Minggu

Bisnis Material Bangunan Raup Rp 123 M

Tiga anak usaha PT Bakrie & Brothers Tbk (BNBR) yang bergerak di sektor bahan bangunan, onderdil otomotif, dan pabrik besi memberikan kontribusi 91,46% terhadap pendapatan perseroan. Kinerja positif ini membuat laba grup naik sangat fantantis yaitu 2400% menjadi Rp 123 miliar pada semester I-2014. Presiden Direktur BNBR Bobby Gafur Umar, menegaskan bahwa kontribusi yg terus meningkat terhadap kinerja perseroan dalam beberapa tahun terakhir ini, adalah dari sektor manufaktur yang mereka geluti. Harga Bahan Bangunan

"Industri bahan bangunan yang dijalankan oleh PT Bakrie Building Industries (BBI), industri komponen otomotif yang dijalankan oleh PT Bakrie Autoparts dan industri metal yang dioperasikan PT Bakrie Metal Industries (BMI) kini memang menjadi primadona. Kinerja tiga unit usaha ini semakin baik, dan berkontribusi signifikan terhadap pendapatan perseroan," kata Bobby dalam keterangan tertulisnya, Minggu (31/8)

Tercatat ketiga anak usaha tersebut pada semester pertama 2014, memberikan kontribusi pendapatan sebesar Rp 2,90 triliun terhadap revenue BNBR. Angka itu mengalami kenaikan 73,2% jika dibandingkan pada semester pertama 2013. Jika semester pertama 2013 kontribusi pendapatan sebesar Rp 1,75 triliun maka pada semester pertama tahun 2014 naik menjadi Rp 3,18 triliun.

Capaian laba Rp 123,12 miliar, meningkat 2.435% dibanding perolehan laba yang dapat diatribusikan kepada entitas induk pada semester I-2013 lalu yang hanya sebesar Rp 4,86 miliar

Bobby menambahkan pihaknya memutuskan untuk mendorong ketiga anak usahanya menjadi perusahaan manufaktur berskala internasional. Caranya melakukan perluasan kapasitas produksi, pengembangan produk baru, menyiapkan rencana kerja sama dengan mitra strategis, serta bersiap melakukan akuisisi perusahaan lain. Bahan Bangunan

"Kami sudah siapkan semua, dimulai tahun ini juga. Ini rencana lima tahun dan jangka panjang ke depan," ujar Bobby. Ia menjelaskan PT Bakrie Autoparts memperluas pangsa pasar melalui penambahan varian produknya - tak hanya untuk kendaraan niaga tetapi juga kendaraan penumpang, menambah kapasitas produksi sejumlah varian produk komponen, dan menjalin kerjasama dengan perusahaan produsen komponen otomotif lain.

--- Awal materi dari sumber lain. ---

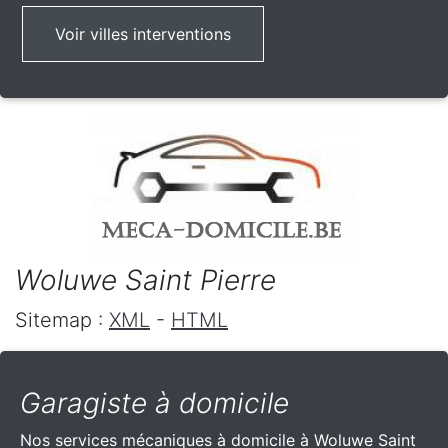
Voir villes interventions
Woluwe Saint Pierre
Sitemap :
XML
-
HTML
Garagiste à domicile
Nos services mécaniques à domicile à Woluwe Saint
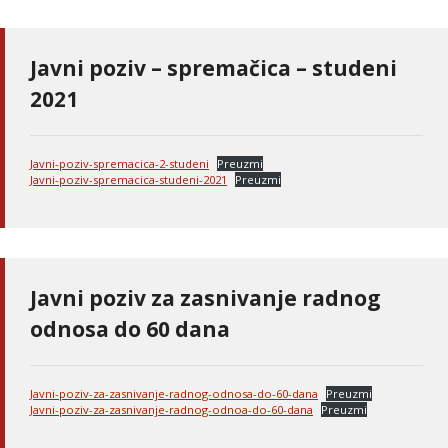
Javni poziv – spremačica – studeni
2021
Javni-poziv-spremacica-2-studeni
Preuzmi
Javni-poziv-spremacica-studeni-2021
Preuzmi
Javni poziv za zasnivanje radnog
odnosa do 60 dana
Javni-poziv-za-zasnivanje-radnog-odnosa-do-60-dana
Preuzmi
Javni-poziv-za-zasnivanje-radnog-odnoa-do-60-dana
Preuzmi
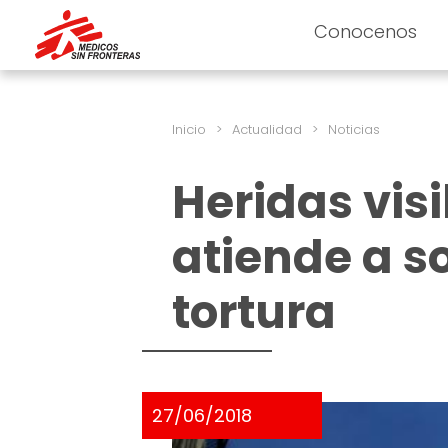
Conocenos
Inicio
>
Actualidad
>
Noticias
Heridas visi
atiende a s
tortura
27/06/2018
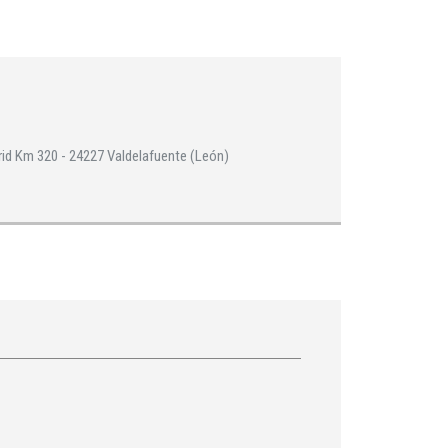
 Km 320 - 24227 Valdelafuente (León)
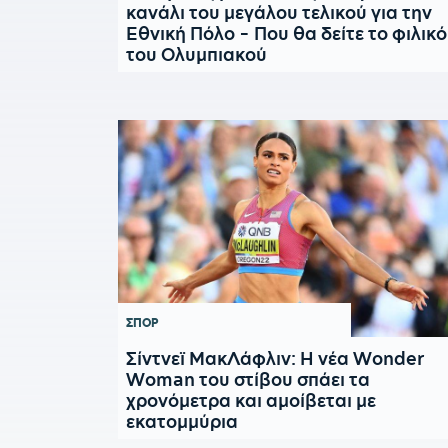
κανάλι του μεγάλου τελικού για την
Εθνική Πόλο - Που θα δείτε το φιλικό
του Ολυμπιακού
ΣΠΟΡ
Σίντνεϊ ΜακΛάφλιν: Η νέα Wonder
Woman του στίβου σπάει τα
χρονόμετρα και αμοίβεται με
εκατομμύρια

Hal yang sama juga terjadi pada PT Bakrie Building Industries, yang akan menambah kapasitas produksi pada tahun 2015, mengembangkan jaringan distribusi dan pergudangan, mengakuisisi perusahaan industri bahan bangunan lain, dan mengembangkan produk-produk baru.

"BBI juga akan merelokasi pabriknya di Jakarta Barat ke Cikupa dan Subang, bahkan ke Gresik di Jawa Timur," katanya. Hal sama pun akan dilakukan oleh PT Bakrie Metal Industries. Ia mencontohkan prospek usaha PT Bakrie Autoparts sangat menantang dengan dukungan pertumbuhan besar industri otomotif dan menyambut kawasan bebas bea Asean tahun 2015.

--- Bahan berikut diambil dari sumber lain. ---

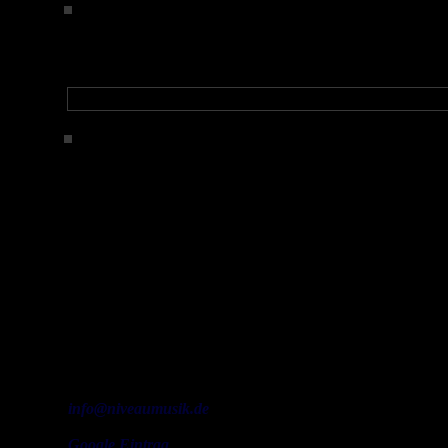
Abiturabschluss und Studium
Nach dem Abitur 1991 Musikstudium am Richard-Strauss-
1996
Oktober 31
Diplom-Musiklehrerin
1996 Abschluss als „Staatlich geprüfte Musiklehrerin“ und
Am Lohfeld 5, 83125 Eggstätt, Deutschland
+49 (0) 170 8764438
info@niveaumusik.de
Google Eintrag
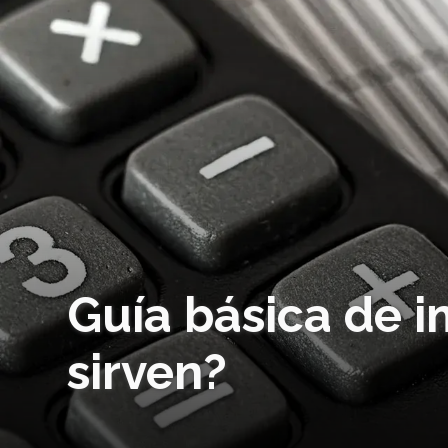
Guía básica de 
sirven?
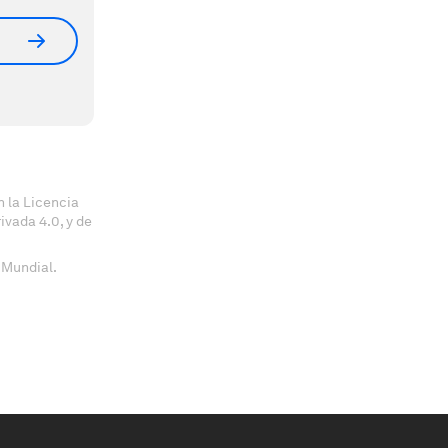
 la Licencia
vada 4.0, y de
 Mundial.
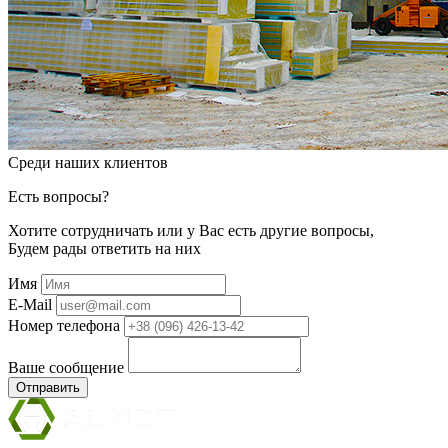
Среди наших клиентов
Есть вопросы?
Хотите сотрудничать или у Вас есть другие вопросы,
Будем рады ответить на них
Имя
E-Mail
Номер телефона
Ваше сообщение
Отправить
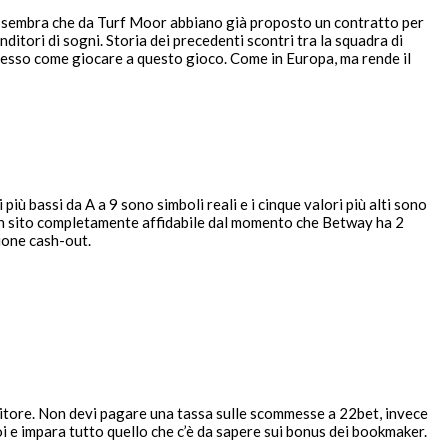
, sembra che da Turf Moor abbiano già proposto un contratto per
nditori di sogni. Storia dei precedenti scontri tra la squadra di
stesso come giocare a questo gioco. Come in Europa, ma rende il
 più bassi da A a 9 sono simboli reali e i cinque valori più alti sono
u un sito completamente affidabile dal momento che Betway ha 2
ione cash-out.
titore. Non devi pagare una tassa sulle scommesse a 22bet, invece
i e impara tutto quello che c’è da sapere sui bonus dei bookmaker.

"Peluang pertumbuhan industri ini di Indonesia, sangat menjanjikan. Tingkat penetrasi industri otomotif di Indonesia saat ini adalah sekitar 80 kendaraan per 1.000 orang. Itu jauh lebih kecil jika dibandingkan dengan di Malaysia misalnya, yang mencapai 330 kendaraan per 1.000 orang," imbuhnya.

Selain tiga bidang tadi, untuk sektor infrastruktur BNBR mendorong PT Bakrie Oil and Gas Infrastructure, diantaranya dimulainya pembangunan jaringan pipa tahap pertama, di jalur sumur gas Kepodang ke Tambak Lorok di Jawa Tengah. Khusus untuk PT Bakrie Tol Indonesia telah melakukan percepatan pembebasan lahan untuk pembangunan jalan tol ruas Cimanggis-Cibitung.

Tidak ada komentar:

Posting Komentar

Catatan: Hanya anggota dari blog ini yang dapat mengirim komentar.